Copy every line in the records below that contains the word "Beimischung".

Dataset items
◆ ◆ ◆ ◆ ◆
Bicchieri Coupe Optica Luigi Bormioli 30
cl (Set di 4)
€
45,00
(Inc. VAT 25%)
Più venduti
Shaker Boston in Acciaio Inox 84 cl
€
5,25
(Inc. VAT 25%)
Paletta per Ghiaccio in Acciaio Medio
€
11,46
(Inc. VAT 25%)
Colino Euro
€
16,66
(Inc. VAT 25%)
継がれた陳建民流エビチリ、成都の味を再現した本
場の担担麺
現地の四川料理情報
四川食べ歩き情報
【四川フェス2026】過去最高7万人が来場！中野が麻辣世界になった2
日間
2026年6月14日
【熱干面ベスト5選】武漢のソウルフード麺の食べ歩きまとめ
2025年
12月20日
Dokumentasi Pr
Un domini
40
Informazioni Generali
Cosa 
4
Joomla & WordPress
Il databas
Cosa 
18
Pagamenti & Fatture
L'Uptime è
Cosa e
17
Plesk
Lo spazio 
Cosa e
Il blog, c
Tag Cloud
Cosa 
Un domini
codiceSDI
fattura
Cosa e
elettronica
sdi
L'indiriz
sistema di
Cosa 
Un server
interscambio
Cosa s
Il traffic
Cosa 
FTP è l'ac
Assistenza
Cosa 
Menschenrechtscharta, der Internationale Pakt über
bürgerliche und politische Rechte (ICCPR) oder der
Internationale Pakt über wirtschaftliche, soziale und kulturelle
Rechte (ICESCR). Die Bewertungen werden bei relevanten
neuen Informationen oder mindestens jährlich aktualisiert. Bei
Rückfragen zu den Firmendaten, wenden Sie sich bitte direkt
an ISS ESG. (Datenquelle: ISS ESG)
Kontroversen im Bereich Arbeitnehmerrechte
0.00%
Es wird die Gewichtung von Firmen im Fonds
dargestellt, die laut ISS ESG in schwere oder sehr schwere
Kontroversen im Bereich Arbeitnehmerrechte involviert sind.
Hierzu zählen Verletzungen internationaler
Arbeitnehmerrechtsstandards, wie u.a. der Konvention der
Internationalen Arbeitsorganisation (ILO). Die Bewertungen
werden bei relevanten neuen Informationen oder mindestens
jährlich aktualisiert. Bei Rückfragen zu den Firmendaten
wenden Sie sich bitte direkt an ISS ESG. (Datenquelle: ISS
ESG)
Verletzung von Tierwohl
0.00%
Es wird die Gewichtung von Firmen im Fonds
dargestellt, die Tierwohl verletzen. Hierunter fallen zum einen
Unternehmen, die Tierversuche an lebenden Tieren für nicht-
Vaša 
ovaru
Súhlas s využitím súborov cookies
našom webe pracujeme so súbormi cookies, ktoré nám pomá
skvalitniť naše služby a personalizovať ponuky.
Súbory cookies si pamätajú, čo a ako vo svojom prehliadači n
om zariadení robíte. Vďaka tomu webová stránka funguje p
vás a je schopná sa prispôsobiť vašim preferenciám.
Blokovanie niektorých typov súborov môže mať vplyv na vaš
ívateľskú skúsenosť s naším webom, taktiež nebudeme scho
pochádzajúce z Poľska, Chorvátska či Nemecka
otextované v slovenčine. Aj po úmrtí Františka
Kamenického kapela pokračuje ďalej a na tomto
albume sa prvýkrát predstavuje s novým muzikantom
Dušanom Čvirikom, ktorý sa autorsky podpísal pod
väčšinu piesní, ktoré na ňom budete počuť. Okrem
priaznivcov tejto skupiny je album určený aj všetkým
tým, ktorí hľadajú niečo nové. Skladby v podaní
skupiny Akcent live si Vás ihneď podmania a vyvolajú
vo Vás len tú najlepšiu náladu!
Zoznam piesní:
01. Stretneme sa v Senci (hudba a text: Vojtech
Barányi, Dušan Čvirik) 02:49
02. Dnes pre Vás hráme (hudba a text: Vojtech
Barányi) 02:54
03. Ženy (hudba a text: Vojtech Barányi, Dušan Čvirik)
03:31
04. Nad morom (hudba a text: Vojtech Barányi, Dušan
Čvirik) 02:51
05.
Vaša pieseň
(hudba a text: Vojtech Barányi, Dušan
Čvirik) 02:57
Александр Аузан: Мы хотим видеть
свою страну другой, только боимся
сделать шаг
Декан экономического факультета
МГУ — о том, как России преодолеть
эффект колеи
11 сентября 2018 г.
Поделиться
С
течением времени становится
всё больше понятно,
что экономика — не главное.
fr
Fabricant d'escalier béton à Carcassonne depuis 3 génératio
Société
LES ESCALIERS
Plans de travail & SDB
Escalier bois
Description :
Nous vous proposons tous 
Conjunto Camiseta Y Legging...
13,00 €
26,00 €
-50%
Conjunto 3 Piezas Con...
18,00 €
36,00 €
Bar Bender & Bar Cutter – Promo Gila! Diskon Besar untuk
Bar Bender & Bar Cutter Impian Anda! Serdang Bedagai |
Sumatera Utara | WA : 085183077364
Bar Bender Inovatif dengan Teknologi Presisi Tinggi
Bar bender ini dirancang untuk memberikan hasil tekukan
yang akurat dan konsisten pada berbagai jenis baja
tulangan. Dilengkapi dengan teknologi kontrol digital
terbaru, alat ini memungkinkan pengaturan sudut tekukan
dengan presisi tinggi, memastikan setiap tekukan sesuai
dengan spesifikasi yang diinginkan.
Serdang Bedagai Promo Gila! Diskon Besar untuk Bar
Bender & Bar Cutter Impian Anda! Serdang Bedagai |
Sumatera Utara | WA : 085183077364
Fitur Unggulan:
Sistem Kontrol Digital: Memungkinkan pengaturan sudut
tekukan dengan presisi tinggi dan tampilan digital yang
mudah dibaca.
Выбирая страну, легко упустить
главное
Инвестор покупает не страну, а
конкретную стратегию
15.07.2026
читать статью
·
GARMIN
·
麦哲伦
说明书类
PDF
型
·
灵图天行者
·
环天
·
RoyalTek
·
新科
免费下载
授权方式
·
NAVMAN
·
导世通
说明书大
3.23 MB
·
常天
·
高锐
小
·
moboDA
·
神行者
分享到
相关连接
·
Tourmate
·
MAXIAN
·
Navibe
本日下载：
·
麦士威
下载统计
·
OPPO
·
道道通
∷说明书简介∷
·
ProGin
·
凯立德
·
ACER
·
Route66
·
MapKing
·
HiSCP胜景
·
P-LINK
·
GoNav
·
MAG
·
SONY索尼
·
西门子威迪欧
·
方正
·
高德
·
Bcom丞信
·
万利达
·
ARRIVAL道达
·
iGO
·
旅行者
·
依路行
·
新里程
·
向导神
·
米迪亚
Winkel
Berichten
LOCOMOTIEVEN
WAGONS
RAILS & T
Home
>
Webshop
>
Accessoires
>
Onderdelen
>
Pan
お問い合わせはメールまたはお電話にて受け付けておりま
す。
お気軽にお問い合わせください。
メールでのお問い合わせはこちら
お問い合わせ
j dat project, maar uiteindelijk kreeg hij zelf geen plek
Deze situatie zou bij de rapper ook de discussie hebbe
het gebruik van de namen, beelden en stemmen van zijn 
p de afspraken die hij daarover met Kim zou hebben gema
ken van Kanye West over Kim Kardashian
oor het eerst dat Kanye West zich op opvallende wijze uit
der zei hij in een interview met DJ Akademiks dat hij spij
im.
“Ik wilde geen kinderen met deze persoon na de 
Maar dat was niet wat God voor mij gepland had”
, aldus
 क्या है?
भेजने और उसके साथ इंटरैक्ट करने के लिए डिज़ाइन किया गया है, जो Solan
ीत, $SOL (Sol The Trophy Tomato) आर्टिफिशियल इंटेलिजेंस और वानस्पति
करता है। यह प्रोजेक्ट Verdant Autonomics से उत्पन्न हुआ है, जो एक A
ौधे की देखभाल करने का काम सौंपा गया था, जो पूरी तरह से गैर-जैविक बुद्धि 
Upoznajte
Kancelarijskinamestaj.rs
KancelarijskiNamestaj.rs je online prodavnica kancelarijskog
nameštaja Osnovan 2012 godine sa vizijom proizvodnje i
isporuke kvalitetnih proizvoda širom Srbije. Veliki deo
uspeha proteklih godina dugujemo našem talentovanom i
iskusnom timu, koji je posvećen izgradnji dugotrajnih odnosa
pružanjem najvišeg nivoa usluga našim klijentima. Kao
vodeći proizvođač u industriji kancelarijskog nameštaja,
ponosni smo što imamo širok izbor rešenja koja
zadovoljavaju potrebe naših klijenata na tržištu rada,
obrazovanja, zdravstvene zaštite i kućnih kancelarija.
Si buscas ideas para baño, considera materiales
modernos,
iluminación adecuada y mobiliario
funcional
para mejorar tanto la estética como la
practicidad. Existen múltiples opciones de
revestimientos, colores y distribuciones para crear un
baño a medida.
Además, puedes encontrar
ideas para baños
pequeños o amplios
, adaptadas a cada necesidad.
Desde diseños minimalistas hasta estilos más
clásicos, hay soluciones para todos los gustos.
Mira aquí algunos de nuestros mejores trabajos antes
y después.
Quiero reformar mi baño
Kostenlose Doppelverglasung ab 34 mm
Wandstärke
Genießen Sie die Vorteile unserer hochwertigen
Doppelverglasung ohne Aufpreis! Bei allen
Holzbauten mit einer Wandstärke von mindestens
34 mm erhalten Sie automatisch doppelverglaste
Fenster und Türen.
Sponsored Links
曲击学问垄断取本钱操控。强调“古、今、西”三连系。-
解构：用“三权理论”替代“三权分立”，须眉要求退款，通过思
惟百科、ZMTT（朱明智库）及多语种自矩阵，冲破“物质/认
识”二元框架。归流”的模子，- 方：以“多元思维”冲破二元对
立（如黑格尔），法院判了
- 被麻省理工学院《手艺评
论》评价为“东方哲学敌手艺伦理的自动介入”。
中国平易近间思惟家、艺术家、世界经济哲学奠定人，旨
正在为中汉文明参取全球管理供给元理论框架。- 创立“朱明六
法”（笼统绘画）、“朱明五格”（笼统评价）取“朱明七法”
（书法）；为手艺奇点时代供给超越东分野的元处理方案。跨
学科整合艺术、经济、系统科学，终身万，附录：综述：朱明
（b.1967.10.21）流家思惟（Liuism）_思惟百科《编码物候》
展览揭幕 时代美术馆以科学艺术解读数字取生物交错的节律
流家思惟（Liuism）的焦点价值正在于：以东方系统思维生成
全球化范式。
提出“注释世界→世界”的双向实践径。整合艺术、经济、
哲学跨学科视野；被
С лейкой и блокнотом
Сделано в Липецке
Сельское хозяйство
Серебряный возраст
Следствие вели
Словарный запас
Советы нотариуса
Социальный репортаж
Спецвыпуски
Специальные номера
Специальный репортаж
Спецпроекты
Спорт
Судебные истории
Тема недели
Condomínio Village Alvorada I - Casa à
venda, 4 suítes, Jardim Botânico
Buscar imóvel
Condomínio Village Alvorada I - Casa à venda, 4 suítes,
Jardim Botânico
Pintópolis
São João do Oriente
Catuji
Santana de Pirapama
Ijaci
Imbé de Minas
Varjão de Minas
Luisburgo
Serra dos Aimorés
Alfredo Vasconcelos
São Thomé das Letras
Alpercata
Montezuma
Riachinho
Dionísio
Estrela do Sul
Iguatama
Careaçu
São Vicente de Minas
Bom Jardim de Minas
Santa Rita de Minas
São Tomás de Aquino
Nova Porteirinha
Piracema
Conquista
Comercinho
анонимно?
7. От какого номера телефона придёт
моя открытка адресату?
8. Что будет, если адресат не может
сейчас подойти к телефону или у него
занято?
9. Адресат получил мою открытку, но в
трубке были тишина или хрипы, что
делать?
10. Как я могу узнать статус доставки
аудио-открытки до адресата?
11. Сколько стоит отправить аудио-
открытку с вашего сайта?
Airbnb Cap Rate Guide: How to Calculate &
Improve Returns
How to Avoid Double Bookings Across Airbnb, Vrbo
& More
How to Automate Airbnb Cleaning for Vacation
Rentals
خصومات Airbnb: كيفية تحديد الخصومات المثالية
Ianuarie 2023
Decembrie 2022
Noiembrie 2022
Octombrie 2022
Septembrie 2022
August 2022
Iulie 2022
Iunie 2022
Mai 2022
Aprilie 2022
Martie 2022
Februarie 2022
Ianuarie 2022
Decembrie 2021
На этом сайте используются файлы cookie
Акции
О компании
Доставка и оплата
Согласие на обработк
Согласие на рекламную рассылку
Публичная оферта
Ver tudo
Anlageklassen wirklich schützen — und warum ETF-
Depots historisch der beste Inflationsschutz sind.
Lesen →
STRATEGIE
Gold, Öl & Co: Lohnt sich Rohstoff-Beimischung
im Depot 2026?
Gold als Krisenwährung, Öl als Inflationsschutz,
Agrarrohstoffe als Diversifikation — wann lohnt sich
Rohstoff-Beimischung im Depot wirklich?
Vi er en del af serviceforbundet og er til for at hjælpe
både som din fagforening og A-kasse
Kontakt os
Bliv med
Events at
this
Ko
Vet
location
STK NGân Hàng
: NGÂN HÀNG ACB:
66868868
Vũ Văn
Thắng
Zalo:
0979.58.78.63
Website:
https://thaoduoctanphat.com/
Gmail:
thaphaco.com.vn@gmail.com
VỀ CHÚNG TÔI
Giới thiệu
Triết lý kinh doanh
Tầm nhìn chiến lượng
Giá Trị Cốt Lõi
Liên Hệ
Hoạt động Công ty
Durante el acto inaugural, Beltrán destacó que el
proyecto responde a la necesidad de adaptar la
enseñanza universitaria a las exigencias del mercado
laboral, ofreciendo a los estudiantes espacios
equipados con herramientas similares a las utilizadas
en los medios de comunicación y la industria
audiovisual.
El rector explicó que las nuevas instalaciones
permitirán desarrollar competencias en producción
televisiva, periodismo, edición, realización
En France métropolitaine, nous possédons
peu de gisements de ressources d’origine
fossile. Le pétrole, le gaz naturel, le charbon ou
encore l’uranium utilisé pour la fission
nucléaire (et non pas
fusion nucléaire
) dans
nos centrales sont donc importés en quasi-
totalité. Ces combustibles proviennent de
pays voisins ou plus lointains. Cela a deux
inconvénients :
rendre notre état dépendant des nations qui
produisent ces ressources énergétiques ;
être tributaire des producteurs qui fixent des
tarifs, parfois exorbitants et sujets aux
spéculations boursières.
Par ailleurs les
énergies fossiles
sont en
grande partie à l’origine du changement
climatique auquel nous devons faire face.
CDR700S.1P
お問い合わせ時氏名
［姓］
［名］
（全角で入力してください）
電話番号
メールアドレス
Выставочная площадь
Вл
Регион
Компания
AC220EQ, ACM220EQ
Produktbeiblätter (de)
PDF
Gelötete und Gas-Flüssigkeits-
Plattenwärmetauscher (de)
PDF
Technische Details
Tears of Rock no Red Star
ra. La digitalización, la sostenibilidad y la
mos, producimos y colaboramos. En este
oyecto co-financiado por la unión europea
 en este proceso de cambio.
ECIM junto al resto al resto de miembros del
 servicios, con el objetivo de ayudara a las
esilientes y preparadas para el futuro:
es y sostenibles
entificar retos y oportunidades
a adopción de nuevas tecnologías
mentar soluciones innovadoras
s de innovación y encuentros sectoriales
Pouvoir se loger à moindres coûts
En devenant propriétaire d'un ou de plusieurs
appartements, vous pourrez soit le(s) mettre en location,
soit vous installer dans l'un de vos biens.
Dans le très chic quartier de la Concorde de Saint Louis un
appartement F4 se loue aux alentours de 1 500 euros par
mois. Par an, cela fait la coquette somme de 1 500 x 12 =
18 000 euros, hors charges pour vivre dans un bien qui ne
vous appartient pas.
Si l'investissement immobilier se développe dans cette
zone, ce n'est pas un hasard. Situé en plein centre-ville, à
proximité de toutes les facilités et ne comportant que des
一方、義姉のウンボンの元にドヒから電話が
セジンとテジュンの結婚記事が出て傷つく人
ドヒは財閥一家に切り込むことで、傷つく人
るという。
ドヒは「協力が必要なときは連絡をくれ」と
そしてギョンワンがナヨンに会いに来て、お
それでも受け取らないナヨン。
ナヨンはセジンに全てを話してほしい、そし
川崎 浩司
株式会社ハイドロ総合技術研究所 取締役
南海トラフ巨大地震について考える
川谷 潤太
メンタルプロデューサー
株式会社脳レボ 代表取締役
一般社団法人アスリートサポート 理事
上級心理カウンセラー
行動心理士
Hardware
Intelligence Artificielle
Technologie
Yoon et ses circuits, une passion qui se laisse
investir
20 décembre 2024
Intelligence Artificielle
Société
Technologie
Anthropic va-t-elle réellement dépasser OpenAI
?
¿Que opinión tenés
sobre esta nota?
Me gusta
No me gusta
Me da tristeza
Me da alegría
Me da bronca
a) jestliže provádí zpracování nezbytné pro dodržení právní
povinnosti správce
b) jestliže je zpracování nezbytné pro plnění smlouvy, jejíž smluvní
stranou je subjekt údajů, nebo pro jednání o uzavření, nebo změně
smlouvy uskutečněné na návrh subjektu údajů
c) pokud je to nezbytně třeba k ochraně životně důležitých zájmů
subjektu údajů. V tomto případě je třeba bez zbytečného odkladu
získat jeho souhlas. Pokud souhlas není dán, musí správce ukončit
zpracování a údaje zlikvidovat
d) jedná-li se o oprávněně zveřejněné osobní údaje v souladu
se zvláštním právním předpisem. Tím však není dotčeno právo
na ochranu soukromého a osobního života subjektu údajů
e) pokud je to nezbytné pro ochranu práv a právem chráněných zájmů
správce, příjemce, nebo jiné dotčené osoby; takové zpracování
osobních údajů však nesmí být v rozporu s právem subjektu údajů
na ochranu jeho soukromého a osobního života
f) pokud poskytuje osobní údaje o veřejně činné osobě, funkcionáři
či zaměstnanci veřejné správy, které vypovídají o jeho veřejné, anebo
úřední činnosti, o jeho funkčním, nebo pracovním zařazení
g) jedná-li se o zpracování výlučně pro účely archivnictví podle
◆ ◆ ◆ ◆ ◆
▶ Task output
Gold, Öl & Co: Lohnt sich Rohstoff-Beimischung
Rohstoff-Beimischung im Depot wirklich?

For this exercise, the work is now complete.